'Absolutely, 100 percent not guilty'

July 23, 1994|By New York Times News Service

LOS ANGELES -- His voice forceful and animated, his shoulders squared as he faced the bench, O. J. Simpson pleaded "absolutely, 100 percent not guilty" when formally arraigned yesterday in Superior Court on twin charges of first-degree murder.

The arraignment, the point at which the accused in a case officially responds to charges, was the final major judicial step before Mr. Simpson goes to trial in the killings June 12 of his former wife, Nicole Brown Simpson, and her friend Ronald L. Goldman.

No date was set at yesterday's hearing for beginning the trial, which promises to be one of the most closely watched in decades. Defense and prosecution lawyers were ordered to return to court next Friday to set a trial date.

Both sides have indicated they would like to begin sooner rather than later, perhaps as early as Sept. 20. That will be 60 days after Mr. Simpson's arraignment, and under California law he can demand that his trial start then.

The job of presiding over the trial was assigned to Judge Lance Ito of Superior Court, a 43-year-old former prosecutor.

Yesterday's brief, nationally televised arraignment began with the presiding judge of Superior Court, Cecil J. Mills, explaining to Mr. Simpson that he faced two first-degree murder charges because it had been alleged that "you did, with malice aforethought, murder Nicole Brown Simpson, a human being," and "Ronald Lyle Goldman, a human being."

"Do you understand the charges against you, sir?" Judge Mills asked.

Mr. Simpson, dressed in a dark blue suit, quickly and forcefully replied, "Yes, Your Honor."

Then, in a moment that in most cases is a foregone conclusion but nevertheless is always a good piece of drama, Judge Mills went to the heart of the day's work.

"How do you plead?" he asked.

Mr. Simpson, who had seemed subdued in many earlier court appearances, noticeably squared his shoulders, then declared, "Absolutely, 100 percent not guilty."

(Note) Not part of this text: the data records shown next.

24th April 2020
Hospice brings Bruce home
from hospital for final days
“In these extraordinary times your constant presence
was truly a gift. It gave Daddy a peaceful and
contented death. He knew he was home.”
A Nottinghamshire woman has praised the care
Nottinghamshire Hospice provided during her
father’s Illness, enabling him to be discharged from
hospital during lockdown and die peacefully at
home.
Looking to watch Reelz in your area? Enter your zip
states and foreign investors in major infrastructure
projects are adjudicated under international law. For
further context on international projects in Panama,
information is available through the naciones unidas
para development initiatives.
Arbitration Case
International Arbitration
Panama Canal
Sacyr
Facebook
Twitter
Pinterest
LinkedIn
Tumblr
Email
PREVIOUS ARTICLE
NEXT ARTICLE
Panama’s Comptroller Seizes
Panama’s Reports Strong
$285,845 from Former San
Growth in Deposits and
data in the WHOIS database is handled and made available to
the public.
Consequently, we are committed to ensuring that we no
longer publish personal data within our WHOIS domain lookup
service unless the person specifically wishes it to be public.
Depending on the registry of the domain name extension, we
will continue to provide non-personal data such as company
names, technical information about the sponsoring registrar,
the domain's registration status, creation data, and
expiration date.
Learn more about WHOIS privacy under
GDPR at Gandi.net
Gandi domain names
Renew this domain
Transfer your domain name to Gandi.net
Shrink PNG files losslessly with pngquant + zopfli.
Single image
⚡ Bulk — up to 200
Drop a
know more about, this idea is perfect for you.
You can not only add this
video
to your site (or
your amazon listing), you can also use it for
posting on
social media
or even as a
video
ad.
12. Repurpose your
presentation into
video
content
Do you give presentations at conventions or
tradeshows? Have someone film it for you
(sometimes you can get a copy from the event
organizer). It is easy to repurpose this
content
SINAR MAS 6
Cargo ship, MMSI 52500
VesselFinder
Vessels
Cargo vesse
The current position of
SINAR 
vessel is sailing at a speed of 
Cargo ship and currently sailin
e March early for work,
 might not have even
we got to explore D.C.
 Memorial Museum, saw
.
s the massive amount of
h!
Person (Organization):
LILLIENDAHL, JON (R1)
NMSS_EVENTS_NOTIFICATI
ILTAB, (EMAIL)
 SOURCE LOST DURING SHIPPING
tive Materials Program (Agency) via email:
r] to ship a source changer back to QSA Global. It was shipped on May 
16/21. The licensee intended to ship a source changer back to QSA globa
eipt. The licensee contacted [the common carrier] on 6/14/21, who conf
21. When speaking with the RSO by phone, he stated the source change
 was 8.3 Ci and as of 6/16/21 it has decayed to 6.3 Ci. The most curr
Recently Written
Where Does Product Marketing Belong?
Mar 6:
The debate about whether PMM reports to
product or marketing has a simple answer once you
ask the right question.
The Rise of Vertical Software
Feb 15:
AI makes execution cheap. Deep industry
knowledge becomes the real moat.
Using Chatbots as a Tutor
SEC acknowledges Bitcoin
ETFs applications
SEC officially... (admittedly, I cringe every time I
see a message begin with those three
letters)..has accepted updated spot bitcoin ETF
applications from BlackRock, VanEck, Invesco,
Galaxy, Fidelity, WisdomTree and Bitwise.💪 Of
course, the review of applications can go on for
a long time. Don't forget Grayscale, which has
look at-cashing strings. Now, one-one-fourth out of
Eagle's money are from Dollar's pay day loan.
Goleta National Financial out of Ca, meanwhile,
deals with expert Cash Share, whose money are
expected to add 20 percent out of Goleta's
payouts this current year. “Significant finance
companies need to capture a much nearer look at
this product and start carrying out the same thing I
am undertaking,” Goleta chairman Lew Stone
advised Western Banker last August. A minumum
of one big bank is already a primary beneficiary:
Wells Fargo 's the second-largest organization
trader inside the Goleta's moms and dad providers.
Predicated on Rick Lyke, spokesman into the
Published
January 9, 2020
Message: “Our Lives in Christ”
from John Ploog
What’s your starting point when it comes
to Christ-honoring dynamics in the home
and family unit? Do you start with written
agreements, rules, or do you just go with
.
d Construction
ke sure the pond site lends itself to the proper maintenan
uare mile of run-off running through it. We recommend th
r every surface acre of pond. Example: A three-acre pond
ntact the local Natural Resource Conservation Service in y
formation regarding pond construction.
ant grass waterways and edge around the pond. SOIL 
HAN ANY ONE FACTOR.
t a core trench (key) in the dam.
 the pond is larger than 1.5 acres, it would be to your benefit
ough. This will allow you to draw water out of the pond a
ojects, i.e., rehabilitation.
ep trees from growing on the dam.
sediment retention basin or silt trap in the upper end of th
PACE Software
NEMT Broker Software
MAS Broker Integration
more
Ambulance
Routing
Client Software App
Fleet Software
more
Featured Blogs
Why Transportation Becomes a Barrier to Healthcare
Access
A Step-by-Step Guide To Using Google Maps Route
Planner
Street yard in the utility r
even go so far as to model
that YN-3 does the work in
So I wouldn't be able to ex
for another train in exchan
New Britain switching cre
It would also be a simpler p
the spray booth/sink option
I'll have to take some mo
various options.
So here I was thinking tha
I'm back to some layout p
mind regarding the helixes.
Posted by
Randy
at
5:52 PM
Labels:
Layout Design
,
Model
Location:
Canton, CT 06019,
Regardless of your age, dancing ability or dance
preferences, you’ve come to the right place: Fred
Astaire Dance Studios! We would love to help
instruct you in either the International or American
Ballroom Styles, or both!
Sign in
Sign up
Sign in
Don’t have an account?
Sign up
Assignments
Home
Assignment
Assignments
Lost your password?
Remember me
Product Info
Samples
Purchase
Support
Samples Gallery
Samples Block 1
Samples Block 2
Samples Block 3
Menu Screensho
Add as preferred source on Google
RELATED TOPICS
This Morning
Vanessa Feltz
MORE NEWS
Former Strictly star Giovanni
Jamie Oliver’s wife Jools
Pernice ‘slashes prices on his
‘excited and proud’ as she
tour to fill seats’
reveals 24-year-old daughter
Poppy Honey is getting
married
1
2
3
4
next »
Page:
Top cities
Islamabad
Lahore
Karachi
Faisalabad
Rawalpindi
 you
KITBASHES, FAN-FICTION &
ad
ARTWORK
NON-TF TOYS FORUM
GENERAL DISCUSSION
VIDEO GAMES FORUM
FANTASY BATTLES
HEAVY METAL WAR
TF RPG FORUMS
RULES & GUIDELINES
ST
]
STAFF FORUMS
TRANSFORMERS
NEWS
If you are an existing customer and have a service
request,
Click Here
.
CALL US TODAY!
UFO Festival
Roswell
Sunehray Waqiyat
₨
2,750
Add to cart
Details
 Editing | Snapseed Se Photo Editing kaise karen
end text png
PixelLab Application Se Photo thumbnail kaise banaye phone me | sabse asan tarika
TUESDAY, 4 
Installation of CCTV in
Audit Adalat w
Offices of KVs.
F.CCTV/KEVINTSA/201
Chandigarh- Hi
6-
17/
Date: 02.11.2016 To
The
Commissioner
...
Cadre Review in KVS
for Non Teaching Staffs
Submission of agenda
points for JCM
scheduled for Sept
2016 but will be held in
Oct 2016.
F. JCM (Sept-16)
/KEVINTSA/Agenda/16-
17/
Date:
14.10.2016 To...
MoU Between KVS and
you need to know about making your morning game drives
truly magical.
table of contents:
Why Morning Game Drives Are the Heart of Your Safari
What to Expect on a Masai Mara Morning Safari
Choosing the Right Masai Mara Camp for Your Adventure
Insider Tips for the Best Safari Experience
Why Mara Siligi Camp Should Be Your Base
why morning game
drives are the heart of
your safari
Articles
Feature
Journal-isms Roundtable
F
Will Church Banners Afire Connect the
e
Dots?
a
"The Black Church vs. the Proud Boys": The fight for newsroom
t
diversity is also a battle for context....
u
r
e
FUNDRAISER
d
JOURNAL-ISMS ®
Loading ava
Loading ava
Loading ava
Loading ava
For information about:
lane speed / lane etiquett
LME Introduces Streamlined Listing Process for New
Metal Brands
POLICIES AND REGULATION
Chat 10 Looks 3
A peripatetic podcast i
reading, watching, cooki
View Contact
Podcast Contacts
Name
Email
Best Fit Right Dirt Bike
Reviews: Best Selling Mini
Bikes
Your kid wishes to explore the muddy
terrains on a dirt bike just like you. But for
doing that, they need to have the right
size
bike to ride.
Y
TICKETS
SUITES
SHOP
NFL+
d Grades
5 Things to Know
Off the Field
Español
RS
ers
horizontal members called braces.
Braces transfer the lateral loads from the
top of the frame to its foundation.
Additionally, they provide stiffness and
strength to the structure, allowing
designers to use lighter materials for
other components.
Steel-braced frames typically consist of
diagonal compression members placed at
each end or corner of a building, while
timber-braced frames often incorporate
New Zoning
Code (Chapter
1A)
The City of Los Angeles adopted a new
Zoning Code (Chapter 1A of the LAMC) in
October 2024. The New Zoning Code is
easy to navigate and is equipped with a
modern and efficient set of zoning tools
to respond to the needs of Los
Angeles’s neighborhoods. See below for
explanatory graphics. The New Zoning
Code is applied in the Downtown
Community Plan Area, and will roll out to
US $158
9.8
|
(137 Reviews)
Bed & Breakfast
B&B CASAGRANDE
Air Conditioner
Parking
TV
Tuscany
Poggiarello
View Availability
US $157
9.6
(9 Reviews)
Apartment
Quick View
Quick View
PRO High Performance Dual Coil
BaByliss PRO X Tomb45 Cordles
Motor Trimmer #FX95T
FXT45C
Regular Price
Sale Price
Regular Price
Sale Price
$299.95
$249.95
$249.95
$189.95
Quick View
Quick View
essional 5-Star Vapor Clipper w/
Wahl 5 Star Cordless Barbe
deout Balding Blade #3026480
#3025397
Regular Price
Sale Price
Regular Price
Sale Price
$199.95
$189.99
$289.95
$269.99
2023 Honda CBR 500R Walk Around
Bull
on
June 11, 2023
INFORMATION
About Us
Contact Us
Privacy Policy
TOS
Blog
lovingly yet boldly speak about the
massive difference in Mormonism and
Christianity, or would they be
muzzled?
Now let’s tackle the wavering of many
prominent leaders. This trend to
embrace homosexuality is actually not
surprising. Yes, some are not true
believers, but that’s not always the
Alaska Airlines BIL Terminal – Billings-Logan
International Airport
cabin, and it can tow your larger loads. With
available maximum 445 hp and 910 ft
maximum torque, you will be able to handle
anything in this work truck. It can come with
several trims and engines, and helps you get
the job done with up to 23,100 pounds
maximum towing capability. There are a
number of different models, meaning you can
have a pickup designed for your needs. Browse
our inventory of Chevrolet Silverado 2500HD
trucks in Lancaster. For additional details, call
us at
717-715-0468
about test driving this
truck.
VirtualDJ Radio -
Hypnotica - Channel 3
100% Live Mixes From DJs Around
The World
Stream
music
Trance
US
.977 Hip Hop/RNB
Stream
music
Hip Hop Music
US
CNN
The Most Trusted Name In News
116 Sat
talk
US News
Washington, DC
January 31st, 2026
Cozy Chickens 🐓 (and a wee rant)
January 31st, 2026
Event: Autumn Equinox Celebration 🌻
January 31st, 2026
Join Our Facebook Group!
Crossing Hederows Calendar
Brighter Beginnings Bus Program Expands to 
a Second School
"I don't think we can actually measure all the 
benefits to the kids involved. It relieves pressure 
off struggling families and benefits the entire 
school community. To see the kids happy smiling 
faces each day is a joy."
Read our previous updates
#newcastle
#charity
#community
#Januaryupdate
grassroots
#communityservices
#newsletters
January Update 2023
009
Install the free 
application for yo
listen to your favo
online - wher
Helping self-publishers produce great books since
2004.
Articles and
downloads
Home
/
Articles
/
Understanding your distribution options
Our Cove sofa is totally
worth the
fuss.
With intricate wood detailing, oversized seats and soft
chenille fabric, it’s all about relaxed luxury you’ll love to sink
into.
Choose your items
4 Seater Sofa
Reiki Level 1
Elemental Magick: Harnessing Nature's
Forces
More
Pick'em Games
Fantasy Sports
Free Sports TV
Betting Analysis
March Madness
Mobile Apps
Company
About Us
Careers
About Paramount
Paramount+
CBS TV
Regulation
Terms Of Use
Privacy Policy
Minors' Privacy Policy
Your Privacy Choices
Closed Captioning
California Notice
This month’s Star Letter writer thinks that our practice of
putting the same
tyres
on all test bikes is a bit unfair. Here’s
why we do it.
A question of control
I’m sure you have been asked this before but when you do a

A few minor legal exchanges and asides followed between Judge Mills and the lawyers. Among other things, the judge noted that the defense team, already stacked with nationally renowned criminal lawyers, had added another, Johnnie Cochran Jr. of Los Angeles, whose clients have included entertainer Michael Jackson and Reginald Denny, the white trucker beaten during the Los Angeles riots.

Mr. Cochran, 56, a former top prosecutor in the Los Angeles County district attorney's office, is known for his skills as a trial lawyer.

With family members of the victims looking on, the judge closed the proceedings, saying, "The defendant is remanded to the custody of the sheriff without bail."

As Mr. Simpson was being escorted from the courtroom, he flashed a thumbs-up sign.

Mr. Simpson is not eligible under California law to go free on bond because he is charged with two counts of first-degree murder.

His defense team spent most of the past week filing motions and leaking stories intended to seed doubt about the prosecution's case in the minds of potential jurors. Before that, the prosecution was on the offensive with leaks and statements meant to chip away at Mr. Simpson's celebrity.

Immediately after yesterday's hearing, the defense team filed still more motions, this time trying to cast doubt on the prosecution's blood-testing methods and demanding, as it had earlier, that its forensic experts also be allowed to test blood spots found at the scene of the killings and elsewhere.

The motions expressed fear that the prosecution serologists would use up all the spots before defense serologists could gain access to them, and asked that such access be granted immediately.

Should the motions be denied, the defense team argued, there was a danger that "some crucial evidence in this case will be needlessly consumed and destroyed without the defense ever getting an opportunity to conduct its own independent testing."

Judge Ito set a hearing on the motions for Monday.